Securing Containers With Seccomp Filters
In this article we present a novel way to protect your container applications post-exploitation. This additional protection is called Seccomp-BPF.
Many businesses are adopting containers as a foundational
technology used to manage and run their applications. If you’ve worked much
with containers, it’s easy to see why: they enable entirely new levels of
portability and scalability. But the adoption of containers, like any other new
technology, also means new ways to exploit applications.
Depending on the container’s configuration, an exploited application can eventually lead to the compromise of the host that the container is running on. There are also other implications to consider, such as potential secrets stored as environment variables in the container and what they have access to. If you want to know more about Docker containers security best practices specifically, GitGuardian proposes a useful cheat sheet.
A mature software development lifecycle already includes security processes such as vulnerability scanning and software composition analysis, but there is a need for more. Most available application security technology exists to prevent an application from being vulnerable, but not many will contain the damage that can be done when an application is successfully exploited. To help with that, I’ve been researching a novel way to protect your container applications post-exploitation. In this post, I’ll be sharing what it is and how it can be seamlessly integrated into your software development processes that are already established. The additional protection I’m referring to is called Seccomp-BPF, and I need to explain a little about what it is before diving into how to use it.
Background
The programs that we run on computers rely heavily on the underlying operating system to do anything. Tasks like opening files and spawning new processes are abstracted in modern programming languages, but under the hood, the code is making kernel requests called system calls (or syscalls). How important are syscalls for a program to function? Well, there are around 400 syscalls available in the Linux kernel, and even a basic “Hello, World!” program written in C makes 2 of them: write and exit.
Code running in so-called “user space” can’t do anything without going through the kernel to do it. Eventually, some smart Linux kernel developers decided to use that fact to create a powerful security feature. In July 2012, Linux version 3.5 was released which added support for something called Seccomp-BPF.

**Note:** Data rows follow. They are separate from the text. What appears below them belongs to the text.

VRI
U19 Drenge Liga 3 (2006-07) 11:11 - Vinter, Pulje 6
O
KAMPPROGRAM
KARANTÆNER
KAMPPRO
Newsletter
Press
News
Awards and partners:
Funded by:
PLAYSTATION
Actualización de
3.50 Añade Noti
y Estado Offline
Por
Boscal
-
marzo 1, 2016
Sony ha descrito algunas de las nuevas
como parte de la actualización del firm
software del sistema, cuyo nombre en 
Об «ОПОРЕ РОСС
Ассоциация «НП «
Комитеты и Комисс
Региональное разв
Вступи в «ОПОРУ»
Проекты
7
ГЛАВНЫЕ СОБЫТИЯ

Seccomp-BPF is a Linux kernel feature that allows you to restrict the syscalls that a process can make by creating a special filter.

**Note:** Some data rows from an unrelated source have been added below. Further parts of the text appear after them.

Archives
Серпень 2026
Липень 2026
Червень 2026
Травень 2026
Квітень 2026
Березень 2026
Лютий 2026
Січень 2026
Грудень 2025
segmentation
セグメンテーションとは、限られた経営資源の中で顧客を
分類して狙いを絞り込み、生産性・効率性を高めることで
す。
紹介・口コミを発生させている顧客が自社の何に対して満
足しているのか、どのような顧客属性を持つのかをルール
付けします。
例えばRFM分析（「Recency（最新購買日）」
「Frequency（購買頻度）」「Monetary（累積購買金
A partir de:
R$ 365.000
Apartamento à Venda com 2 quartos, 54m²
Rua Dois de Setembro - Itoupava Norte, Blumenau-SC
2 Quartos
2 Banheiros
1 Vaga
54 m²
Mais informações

In theory, you can create a Seccomp-BPF filter that only allows a process to make the exact syscalls that it needs to function and nothing more. This would be useful in cases where an app is accidentally exploitable in a way that allows an adversary to spawn additional processes. If Seccomp isn’t allowing the process to make new syscalls, there’s a good chance it could thwart the attacker.
Seccomp is super cool, and it’s even integrated into container runtime and orchestration tools like Docker and Kubernetes. It begs the question: “Why isn’t Seccomp widely used?” I think the answer is that there aren’t enough resources out there that bridge the gap between a low-level kernel feature like Seccomp and modern software development processes. Not every organization has a low-level code developer who knows a ton about syscalls. There’s also the overhead of figuring out which syscalls your program needs and updating that with every new feature you implement in your code.
I was thinking about how to solve that problem, and I thought of
an idea: “What if we record the syscalls that a program makes while it’s
running?” I was telling one of my co-workers about my idea, and the next day he
sent me a link to a tool he found on GitHub. It turned out that some folks at
Red Hat had already made a tool called oci-seccomp-bpf-hook
that
does exactly what I wanted!
Creating a Seccomp-BPF Filter
The tool oci-seccomp-bpf-hook
was
made to work with Linux containers. OCI stands for “Open Container Initiative,”
and it’s a set of standards for container runtimes that defines what kinds of
interfaces they should be able to provide. OCI-compliant container runtimes
(like Docker) provide a mechanism called “hooks” that allows you to run code
before a container is spun up and after a container is torn down. Rather than
explain how Red Hat’s tool uses these hooks, I think a demonstration will be
clearer.
Red Hat developed oci-seccomp-bpf-hook
for
use with their container runtime, podman. Podman is backward-compatible with
Docker, for the most part, so the syntax in my examples will look mostly
familiar if you’ve used Docker. Additionally, the OCI hook is currently only
available in Red-Hat-related DNF repositories unless you install it from the
source. To make things less complicated for this demo, I’m just using a Fedora
server (if you don’t have a Fedora environment, I recommend running a Fedora
virtual machine on something like Virtualbox or VMware to follow).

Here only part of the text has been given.